European regulators have rolled out a new scheme striving to accelerate the approval of promising new medicines through a programme of enhanced support for companies working on drugs targeting unmet medical needs.
The European Medicines Agency’s PRIME (PRIority MEdicines) initiative is similar to the ‘breakthrough’ status system used in the US, with both schemes aiming to speed up the evaluation of the most innovative therapies by offering early guidance on development programmes.
Through PRIME, the EMA said it will provide early, proactive and enhanced support to medicine developers to optimise the generation of robust data on a medicine’s benefits and risks and enable accelerated assessment of medicine applications. “This will help patients to benefit as early as possible from therapies that may significantly improve their quality of life,” it said.

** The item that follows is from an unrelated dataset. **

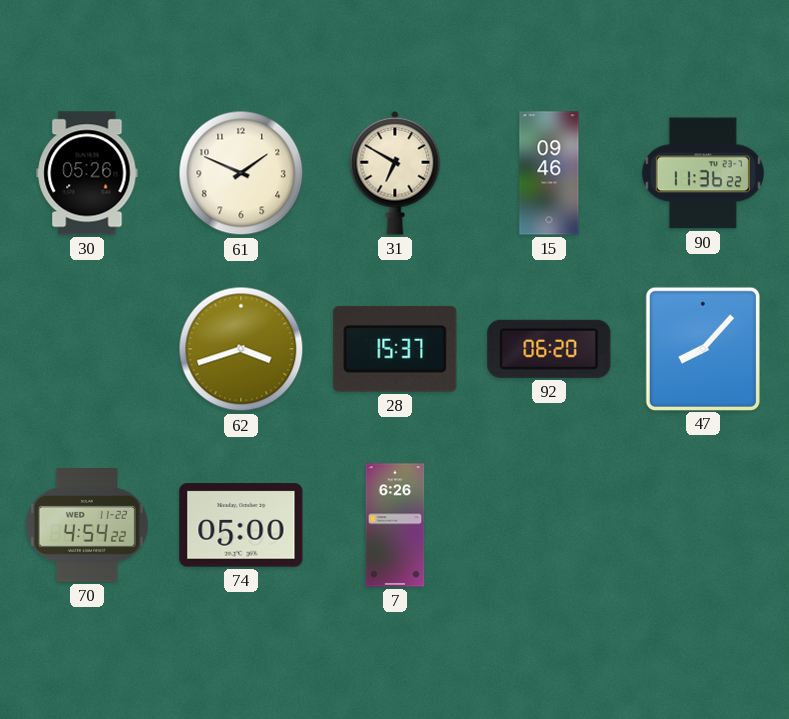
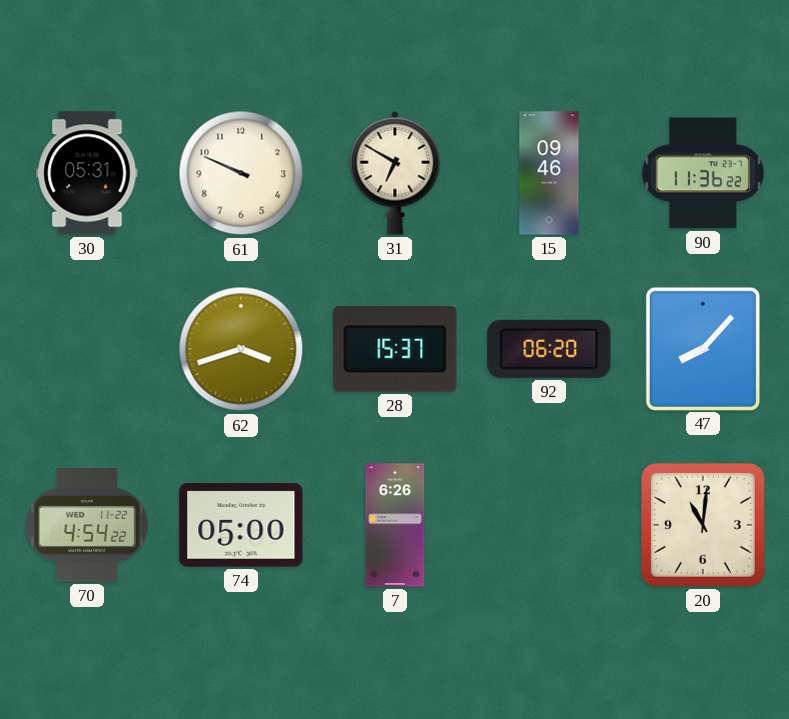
30: 05:26 -> 05:31
61: 1:49 -> 9:49
20: none -> 11:01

The idea is to engage with medicine developers earlier to help strengthen clinical trial designs to facilitate the generation of high quality data for the evaluation of an application for marketing authorisation.
“We want to ensure that breakthroughs in medicines reach patients quicker,” says Dr Tomas Salmonson, chair of the Committee for Medicinal Products for Human Use (CHMP). “By strengthening collaboration between the scientific committees, and by gaining and sharing knowledge on the medicine throughout the development, we will not only accelerate patients’ access but also ensure an efficient use of available resources.”
“The launch of PRIME is a major step forward for patients and their families that have long been hoping for earlier access to safe treatments for their unmet medical needs, such as rare cancers, Alzheimer’s disease and other dementias,” noted Vytenis Andriukaitis, EU Commissioner for Health and Food Safety.
While PRIME is open to all companies on the basis of preliminary clinical evidence, micro-, small- and medium-sized enterprises (SMEs) and applicants from the academic sector are able to apply earlier on the basis of compelling non-clinical data and tolerability data from initial clinical trials.